Directions for this task =>
An exact reproduction of the records is required. Images must be left out.

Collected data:
*-*-*
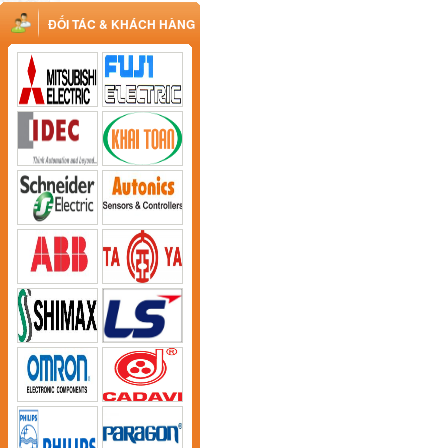
ĐỐI TÁC & KHÁCH HÀNG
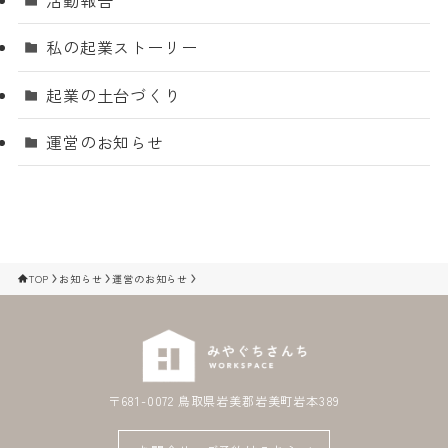
活動報告
私の起業ストーリー
起業の土台づくり
運営のお知らせ
TOP
お知らせ
運営のお知らせ
〒681-0072 鳥取県岩美郡岩美町岩本389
*-*-*
Solved exercise =>
ĐỐI TÁC & KHÁCH HÀNG
活動報告
私の起業ストーリー
起業の土台づくり
運営のお知らせ
TOP
お知らせ
運営のお知らせ
〒681-0072 鳥取県岩美郡岩美町岩本389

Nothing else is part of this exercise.